== TASK TO CARRY OUT ==
Write all entries out exactly, images excluded.

== RAW DATA ==
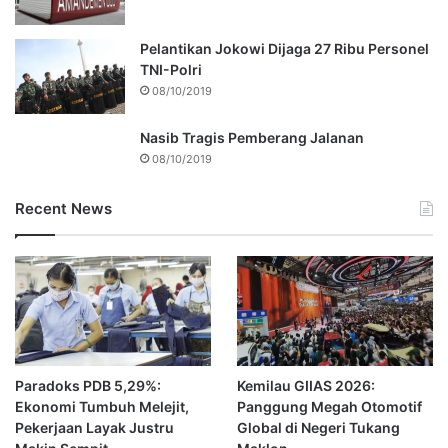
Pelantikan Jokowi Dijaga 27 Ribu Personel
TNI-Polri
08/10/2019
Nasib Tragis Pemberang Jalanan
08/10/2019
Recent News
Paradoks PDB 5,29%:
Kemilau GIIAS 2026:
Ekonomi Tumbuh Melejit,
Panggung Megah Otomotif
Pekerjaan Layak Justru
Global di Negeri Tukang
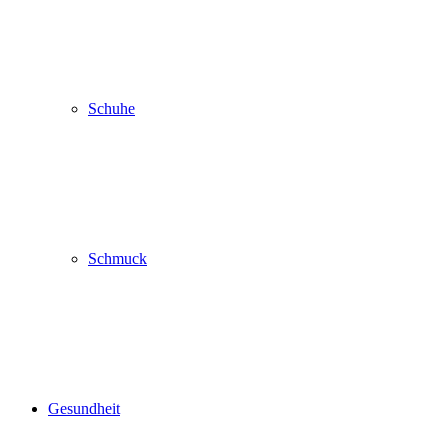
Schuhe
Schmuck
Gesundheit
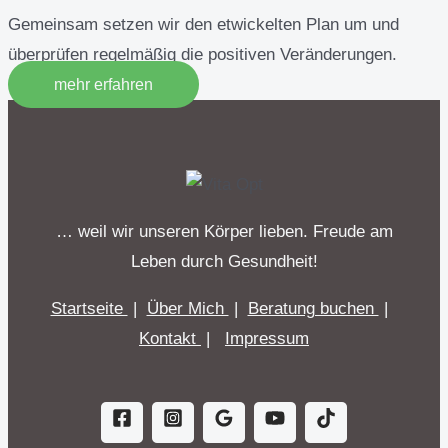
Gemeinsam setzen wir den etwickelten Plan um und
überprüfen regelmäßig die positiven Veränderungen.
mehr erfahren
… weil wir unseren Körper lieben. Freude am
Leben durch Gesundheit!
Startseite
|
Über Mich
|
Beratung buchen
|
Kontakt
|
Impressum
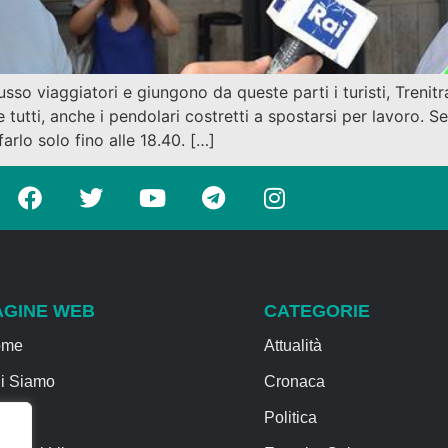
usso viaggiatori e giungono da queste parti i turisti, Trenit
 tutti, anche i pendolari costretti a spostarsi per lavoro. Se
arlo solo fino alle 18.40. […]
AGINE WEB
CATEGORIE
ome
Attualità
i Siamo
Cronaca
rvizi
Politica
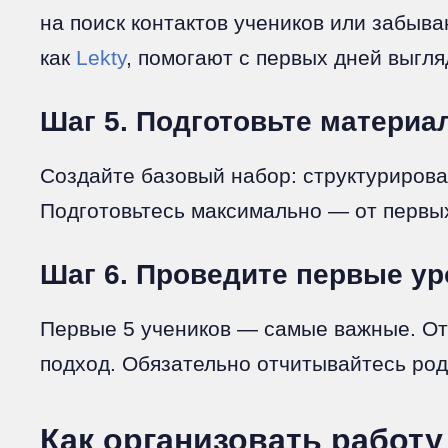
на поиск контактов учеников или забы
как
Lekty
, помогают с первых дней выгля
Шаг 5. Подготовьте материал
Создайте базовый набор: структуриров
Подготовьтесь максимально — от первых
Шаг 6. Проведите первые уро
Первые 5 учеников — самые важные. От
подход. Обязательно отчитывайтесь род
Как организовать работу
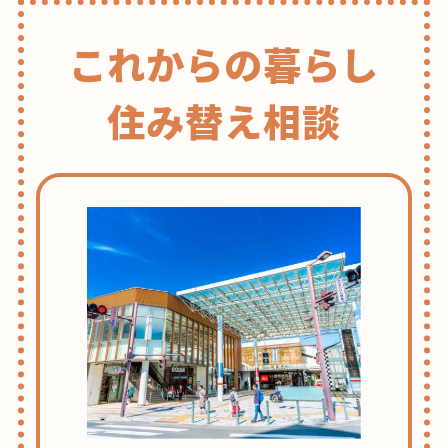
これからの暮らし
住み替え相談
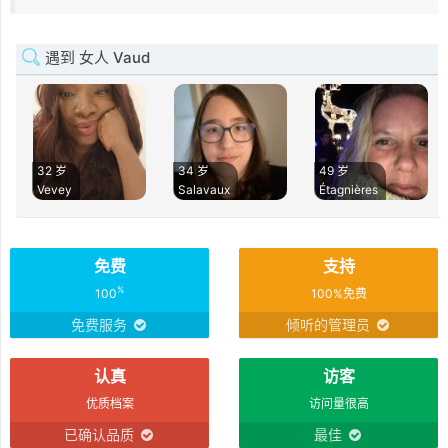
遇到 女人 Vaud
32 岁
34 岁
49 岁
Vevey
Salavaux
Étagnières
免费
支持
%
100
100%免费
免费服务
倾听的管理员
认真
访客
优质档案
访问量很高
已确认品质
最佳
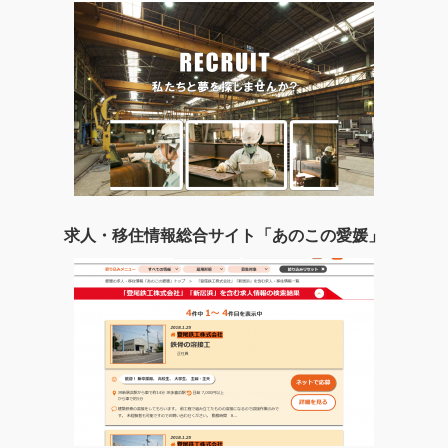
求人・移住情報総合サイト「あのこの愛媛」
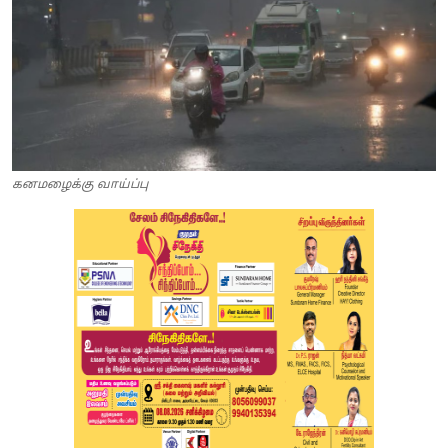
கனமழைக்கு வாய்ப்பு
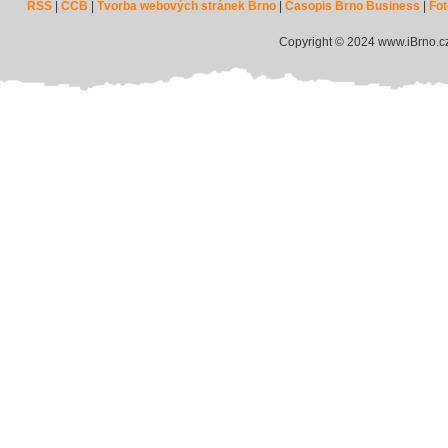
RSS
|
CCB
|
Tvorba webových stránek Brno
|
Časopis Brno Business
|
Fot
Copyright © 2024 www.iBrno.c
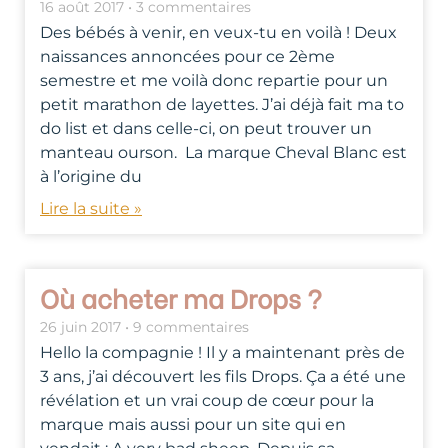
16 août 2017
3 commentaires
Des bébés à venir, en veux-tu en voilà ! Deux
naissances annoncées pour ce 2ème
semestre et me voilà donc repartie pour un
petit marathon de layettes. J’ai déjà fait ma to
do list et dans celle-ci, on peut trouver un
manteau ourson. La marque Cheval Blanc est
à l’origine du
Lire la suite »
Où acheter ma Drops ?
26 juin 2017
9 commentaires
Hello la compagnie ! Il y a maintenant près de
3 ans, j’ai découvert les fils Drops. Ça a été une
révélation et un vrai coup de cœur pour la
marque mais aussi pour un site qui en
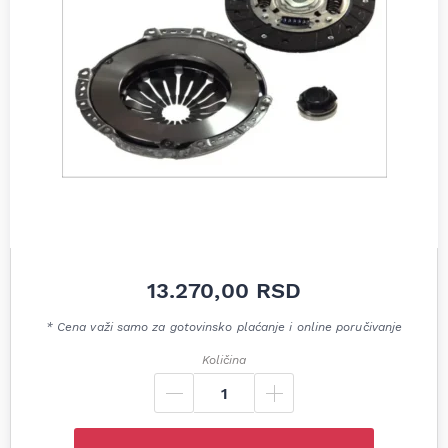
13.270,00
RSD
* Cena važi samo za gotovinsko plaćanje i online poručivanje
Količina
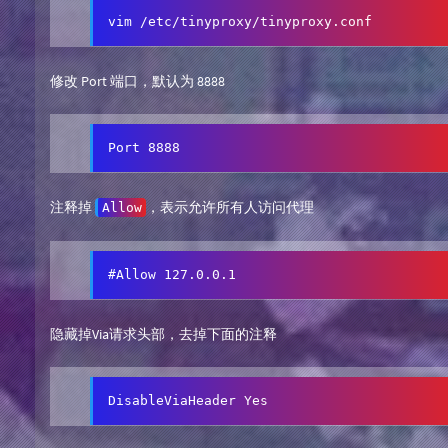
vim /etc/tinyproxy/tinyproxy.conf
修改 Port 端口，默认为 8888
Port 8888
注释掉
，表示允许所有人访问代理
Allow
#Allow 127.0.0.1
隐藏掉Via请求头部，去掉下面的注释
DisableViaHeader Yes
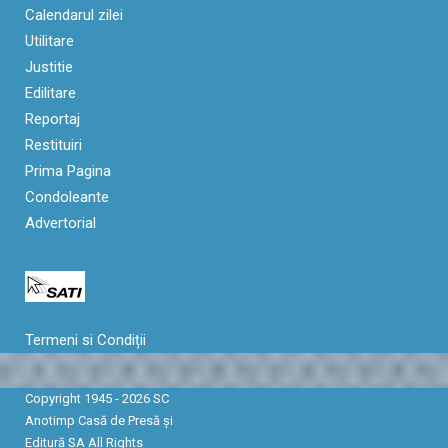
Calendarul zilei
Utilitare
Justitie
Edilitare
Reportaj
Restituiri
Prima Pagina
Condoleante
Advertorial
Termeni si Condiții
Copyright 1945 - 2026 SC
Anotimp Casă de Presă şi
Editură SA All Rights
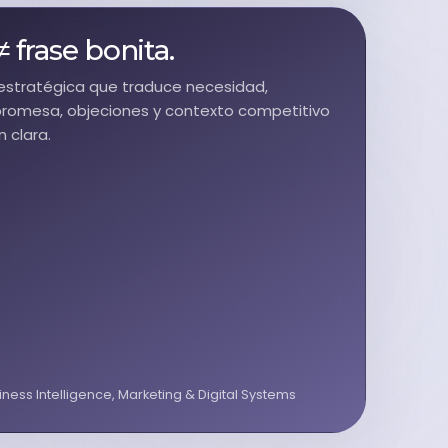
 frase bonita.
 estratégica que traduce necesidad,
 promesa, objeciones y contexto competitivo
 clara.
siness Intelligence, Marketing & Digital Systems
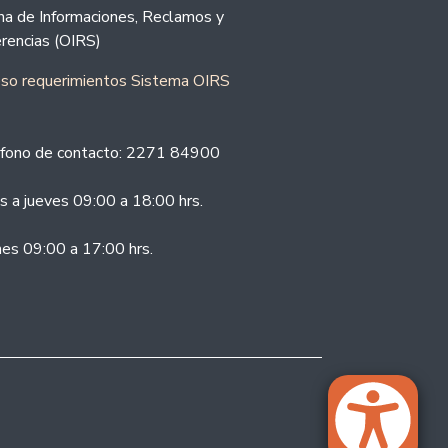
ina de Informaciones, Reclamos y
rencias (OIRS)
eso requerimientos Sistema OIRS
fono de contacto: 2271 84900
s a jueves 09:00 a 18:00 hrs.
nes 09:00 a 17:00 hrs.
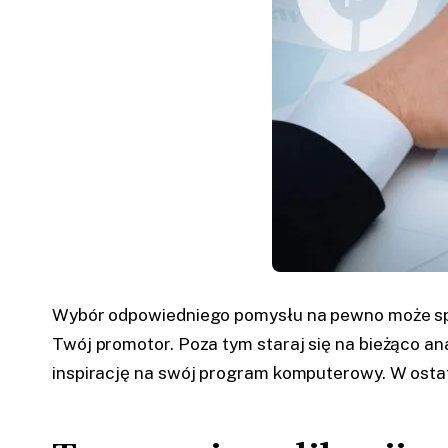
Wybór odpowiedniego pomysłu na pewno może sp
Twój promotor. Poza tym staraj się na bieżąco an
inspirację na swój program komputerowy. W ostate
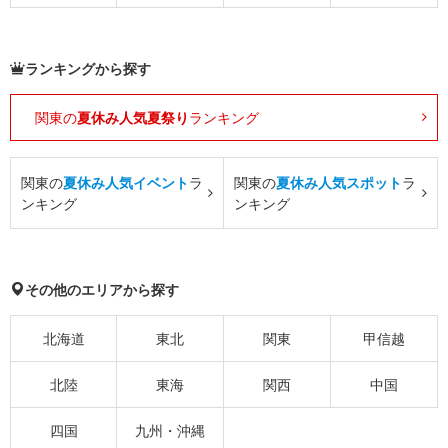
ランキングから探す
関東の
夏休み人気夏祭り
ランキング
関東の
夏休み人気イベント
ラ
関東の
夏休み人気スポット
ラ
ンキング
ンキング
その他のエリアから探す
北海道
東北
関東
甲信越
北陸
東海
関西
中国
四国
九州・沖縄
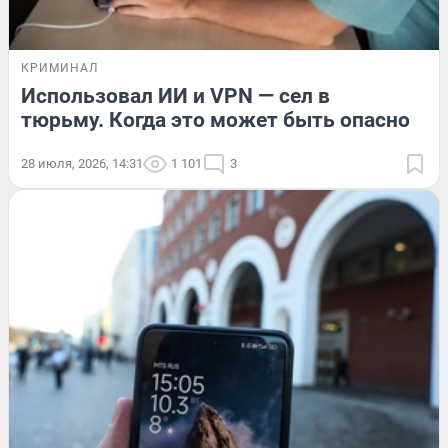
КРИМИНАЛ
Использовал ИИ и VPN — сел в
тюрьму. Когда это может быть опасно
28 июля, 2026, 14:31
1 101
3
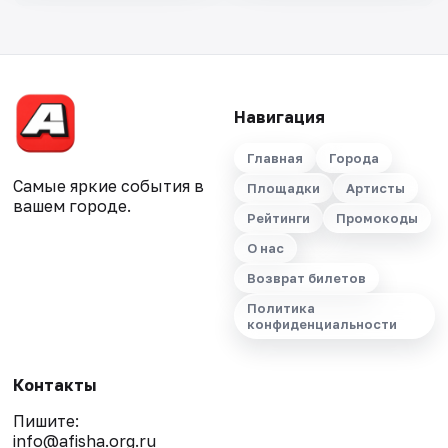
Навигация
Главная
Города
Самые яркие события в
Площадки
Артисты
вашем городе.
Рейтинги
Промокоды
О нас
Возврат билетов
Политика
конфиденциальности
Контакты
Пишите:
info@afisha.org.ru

== OUTPUT FOR THIS EXERCISE ==
Pelantikan Jokowi Dijaga 27 Ribu Personel
TNI-Polri
08/10/2019
Nasib Tragis Pemberang Jalanan
08/10/2019
Recent News
Paradoks PDB 5,29%:
Kemilau GIIAS 2026:
Ekonomi Tumbuh Melejit,
Panggung Megah Otomotif
Pekerjaan Layak Justru
Global di Negeri Tukang
Schuhe
Schmuck
Gesundheit
Gemeinsam setzen wir den etwickelten Plan um und
überprüfen regelmäßig die positiven Veränderungen.
mehr erfahren
… weil wir unseren Körper lieben. Freude am
Leben durch Gesundheit!
Startseite
|
Über Mich
|
Beratung buchen
|
Kontakt
|
Impressum
usso viaggiatori e giungono da queste parti i turisti, Trenit
 tutti, anche i pendolari costretti a spostarsi per lavoro. Se
arlo solo fino alle 18.40. […]
AGINE WEB
CATEGORIE
ome
Attualità
i Siamo
Cronaca
rvizi
Politica
на поиск контактов учеников или забы
как
Lekty
, помогают с первых дней выгля
Шаг 5. Подготовьте материал
Создайте базовый набор: структуриров
Подготовьтесь максимально — от первых
Шаг 6. Проведите первые уро
Первые 5 учеников — самые важные. От
подход. Обязательно отчитывайтесь род
Как организовать работу
これからの暮らし
住み替え相談
遇到 女人 Vaud
32 岁
34 岁
49 岁
Vevey
Salavaux
Étagnières
免费
支持
%
100
100%免费
免费服务
倾听的管理员
认真
访客
优质档案
访问量很高
已确认品质
最佳
求人・移住情報総合サイト「あのこの愛媛」
கனமழைக்கு வாய்ப்பு
RSS
|
CCB
|
Tvorba webových stránek Brno
|
Časopis Brno Business
|
Fot
Copyright © 2024 www.iBrno.c
16 août 2017
3 commentaires
Des bébés à venir, en veux-tu en voilà ! Deux
naissances annoncées pour ce 2ème
semestre et me voilà donc repartie pour un
petit marathon de layettes. J’ai déjà fait ma to
do list et dans celle-ci, on peut trouver un
manteau ourson. La marque Cheval Blanc est
à l’origine du
Lire la suite »
Où acheter ma Drops ?
26 juin 2017
9 commentaires
Hello la compagnie ! Il y a maintenant près de
3 ans, j’ai découvert les fils Drops. Ça a été une
révélation et un vrai coup de cœur pour la
marque mais aussi pour un site qui en
13.270,00
RSD
* Cena važi samo za gotovinsko plaćanje i online poručivanje
Količina
vim /etc/tinyproxy/tinyproxy.conf
修改 Port 端口，默认为 8888
Port 8888
注释掉
，表示允许所有人访问代理
Allow
#Allow 127.0.0.1
隐藏掉Via请求头部，去掉下面的注释
DisableViaHeader Yes
Calendarul zilei
Utilitare
Justitie
Edilitare
Reportaj
Restituiri
Prima Pagina
Condoleante
Advertorial
Termeni si Condiții
Copyright 1945 - 2026 SC
Anotimp Casă de Presă şi
Editură SA All Rights
 frase bonita.
 estratégica que traduce necesidad,
 promesa, objeciones y contexto competitivo
 clara.
siness Intelligence, Marketing & Digital Systems
ina de Informaciones, Reclamos y
rencias (OIRS)
eso requerimientos Sistema OIRS
fono de contacto: 2271 84900
s a jueves 09:00 a 18:00 hrs.
nes 09:00 a 17:00 hrs.
Wybór odpowiedniego pomysłu na pewno może sp
Twój promotor. Poza tym staraj się na bieżąco an
inspirację na swój program komputerowy. W ostate
ランキングから探す
関東の
夏休み人気夏祭り
ランキング
関東の
夏休み人気イベント
ラ
関東の
夏休み人気スポット
ラ
ンキング
ンキング
その他のエリアから探す
北海道
東北
関東
甲信越
北陸
東海
関西
中国
四国
九州・沖縄
КРИМИНАЛ
Использовал ИИ и VPN — сел в
тюрьму. Когда это может быть опасно
28 июля, 2026, 14:31
1 101
3
Навигация
Главная
Города
Самые яркие события в
Площадки
Артисты
вашем городе.
Рейтинги
Промокоды
О нас
Возврат билетов
Политика
конфиденциальности
Контакты
Пишите:
info@afisha.org.ru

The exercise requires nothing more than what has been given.